Transcribed page contents -
::::::
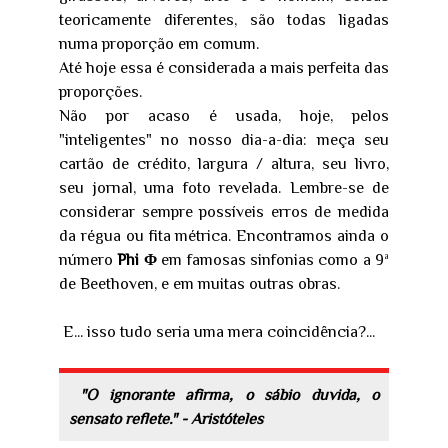
teoricamente diferentes, são todas ligadas
numa proporção em comum.
Até hoje essa é considerada a mais perfeita das
proporções.
Não por acaso é usada, hoje, pelos
"inteligentes" no nosso dia-a-dia: meça seu
cartão de crédito, largura / altura, seu livro,
seu jornal, uma foto revelada. Lembre-se de
considerar sempre possíveis erros de medida
da régua ou fita métrica. Encontramos ainda o
número
Phi Φ
em famosas sinfonias como a 9ª
de Beethoven, e em muitas outras obras.
E... isso tudo seria uma mera coincidência?...
"O ignorante afirma, o sábio duvida, o
sensato reflete." - Aristóteles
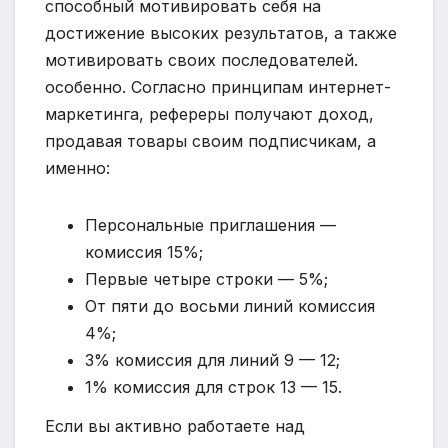
способный мотивировать себя на
достижение высоких результатов, а также
мотивировать своих последователей.
особенно. Согласно принципам интернет-
маркетинга, рефереры получают доход,
продавая товары своим подписчикам, а
именно:
Персональные приглашения —
комиссия 15%;
Первые четыре строки — 5%;
От пяти до восьми линий комиссия
4%;
3% комиссия для линий 9 — 12;
1% комиссия для строк 13 — 15.
Если вы активно работаете над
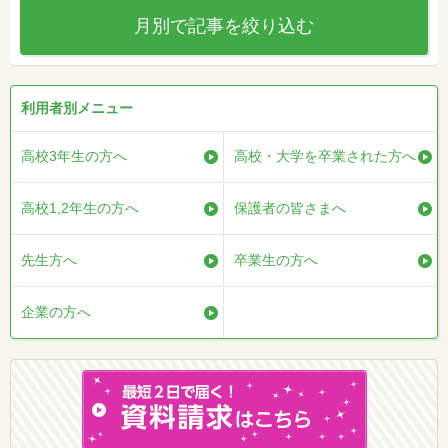
月別で記事を絞り込む
利用者別メニュー
高校3年生の方へ
高校・大学を卒業された方へ
高校1,2年生の方へ
保護者の皆さまへ
先生方へ
卒業生の方へ
企業の方へ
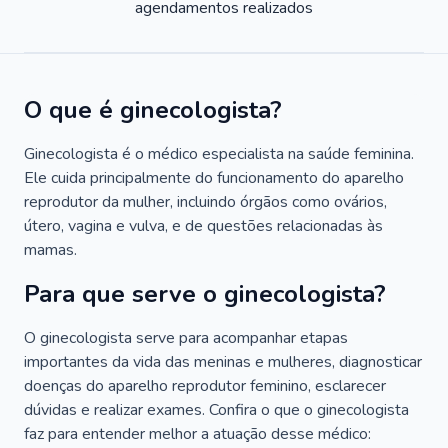
agendamentos realizados
O que é ginecologista?
Ginecologista é o médico especialista na saúde feminina.
Ele cuida principalmente do funcionamento do aparelho
reprodutor da mulher, incluindo órgãos como ovários,
útero, vagina e vulva, e de questões relacionadas às
mamas.
Para que serve o ginecologista?
O ginecologista serve para acompanhar etapas
importantes da vida das meninas e mulheres, diagnosticar
doenças do aparelho reprodutor feminino, esclarecer
dúvidas e realizar exames. Confira o que o ginecologista
faz para entender melhor a atuação desse médico:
::::::
Aim of the exercise - The copy should hold exactly the lines from the line containing "3% комиссия для линий 9 — 12;" through the last line of the records, both included, and no pictures or other lines.

Expected answer -
3% комиссия для линий 9 — 12;
1% комиссия для строк 13 — 15.
Если вы активно работаете над
月別で記事を絞り込む
利用者別メニュー
高校3年生の方へ
高校・大学を卒業された方へ
高校1,2年生の方へ
保護者の皆さまへ
先生方へ
卒業生の方へ
企業の方へ
agendamentos realizados
O que é ginecologista?
Ginecologista é o médico especialista na saúde feminina.
Ele cuida principalmente do funcionamento do aparelho
reprodutor da mulher, incluindo órgãos como ovários,
útero, vagina e vulva, e de questões relacionadas às
mamas.
Para que serve o ginecologista?
O ginecologista serve para acompanhar etapas
importantes da vida das meninas e mulheres, diagnosticar
doenças do aparelho reprodutor feminino, esclarecer
dúvidas e realizar exames. Confira o que o ginecologista
faz para entender melhor a atuação desse médico:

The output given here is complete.